KONA, HAWAII (HawaiiNewsNow) - On Sunday, on what would have been "Peter Boy" Kema's 25th birthday, his family gathered for a small memorial at Old A's Beach in Kona.
It's an annual tradition. But this year was different.
"I know that something is happening and we can smile a little more," said Allan Acol, Peter Boy's brother.
On April 28, Peter Boy's parents were indicted in the 1997 murder of their 6-year-old son, whose body was never found. Peter Kema Sr. and his wife, Jaylin, have pleaded not guilty.
Peter Boy's younger sister, Lina Acol, said the charges are a relief of sorts for a family still seeking justice and answers after nearly two decades.
"It's a relief knowing that something is getting done," she said.
Lina and Allan Acol were young when their 6-year old brother disappeared, but they remember the beatings they all endured from their father, Peter Kema, Sr. The two say Peter Boy got the brunt of the abuse: Daily beatings, forced to eat his own feces, thrown into the trunk of the car on family outings.
State Child Protective Services workers eventually took the kids away, sending them to live with their grandparents. But CPS eventually returned them to the Kemas and the beatings resumed.
In 1997, Lina Acol was just 4. But she says she still remembers the day when she last saw Peter Boy. She recalls seeing Peter Boy's dead body in a box in her parents' closet. And she remembers her father taking the box away.
She never saw her brother again.
Two years ago, Hawaii County Police and prosecutors dusted off the Peter Boy case. Part of that work included interviewing the siblings again. They showed Acol interviews she did with police as a child and that triggered memories that contributed to some of the new evidence to be presented at trial.
"Seeing the interviews again, it kind of just brought back a lot," she said. "The little details is what clicked afterward."

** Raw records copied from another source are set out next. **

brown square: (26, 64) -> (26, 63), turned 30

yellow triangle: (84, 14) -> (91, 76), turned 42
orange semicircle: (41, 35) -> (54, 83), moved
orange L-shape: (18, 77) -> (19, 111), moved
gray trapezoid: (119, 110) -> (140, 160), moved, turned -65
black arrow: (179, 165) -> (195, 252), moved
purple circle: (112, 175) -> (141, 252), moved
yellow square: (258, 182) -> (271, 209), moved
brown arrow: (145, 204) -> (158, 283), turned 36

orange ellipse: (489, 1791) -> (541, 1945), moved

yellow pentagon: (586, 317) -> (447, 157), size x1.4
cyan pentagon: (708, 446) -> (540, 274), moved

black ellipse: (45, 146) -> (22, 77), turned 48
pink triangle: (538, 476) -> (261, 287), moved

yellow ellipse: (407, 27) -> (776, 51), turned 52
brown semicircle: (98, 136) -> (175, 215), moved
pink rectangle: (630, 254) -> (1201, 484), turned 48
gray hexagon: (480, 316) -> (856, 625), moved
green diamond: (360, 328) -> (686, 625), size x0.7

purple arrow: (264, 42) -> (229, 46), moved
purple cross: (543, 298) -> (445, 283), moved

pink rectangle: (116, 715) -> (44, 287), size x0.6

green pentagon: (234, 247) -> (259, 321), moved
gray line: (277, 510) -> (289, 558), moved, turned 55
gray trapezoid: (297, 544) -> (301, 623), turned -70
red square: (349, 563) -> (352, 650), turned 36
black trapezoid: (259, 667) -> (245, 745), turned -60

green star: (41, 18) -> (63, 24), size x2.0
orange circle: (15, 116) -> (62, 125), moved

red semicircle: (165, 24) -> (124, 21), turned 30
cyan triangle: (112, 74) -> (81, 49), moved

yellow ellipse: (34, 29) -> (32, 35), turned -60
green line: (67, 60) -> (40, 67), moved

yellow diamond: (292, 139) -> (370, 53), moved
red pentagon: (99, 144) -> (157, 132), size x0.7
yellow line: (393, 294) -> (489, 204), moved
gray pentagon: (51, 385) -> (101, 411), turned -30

In November, police arrested Peter and Jaylin Kema for welfare fraud and gun crimes. The arrests were part of an effort to get the couple physically separated so that one would turn against the other.
Acol saw that as a chance to rekindle a relationship with her mother, and possibly get her to reveal any details she might have about Peter Boy's disappearance.
"It was off and on," Acol told Hawaii News Now. "She (Jaylin) would text me late at night, saying Peter was being abusive."
Acol says she would tell her mom to leave and never go back, but to no avail.
Acol also arranged secret meetings with her mother. And she brought her toddler, Luke. She hoped that if Jaylin formed a relationship with her grandson, she would see how she was missing out on a life with family. Acol says the meetings appeared to be having an impact. Her mom once told her Luke resembled Peter Boy.
Jaylin Kema still hasn't turned into a witness, but the siblings are hopeful that she will. Time is running out, though. The couple's trials are scheduled for the fall.
"I want her to at least say what happened," Allan Acol said. "Honestly, not for me, but for my grandpa. He wants to know what happened."
Their grandparents raised the other kids after Peter Boy's disappearance, when CPS took them away from the Kemas permanently. Their grandmother died a few years ago, but made them promise that they would not stop searching for answers.
Lina Acol say the indictments have given their grandfather hope that the search may be coming to an end soon.
On the day the Kemas were arrested, Acol said, she found her grandfather crying.
"He was singing the songs that he used to sing with Peter Boy, too. He even had Peter Boy's picture next to my grandma's (picture), lit a candle and said his prayers to them."
Back at Old A's Beach, during the birthday memorial, the family placed a smiling photo of Peter Boy with his siblings in the sand.
A single flower rests in front of the photo. On the photo, a family member wrote: "Happy Birthday Peter Boy."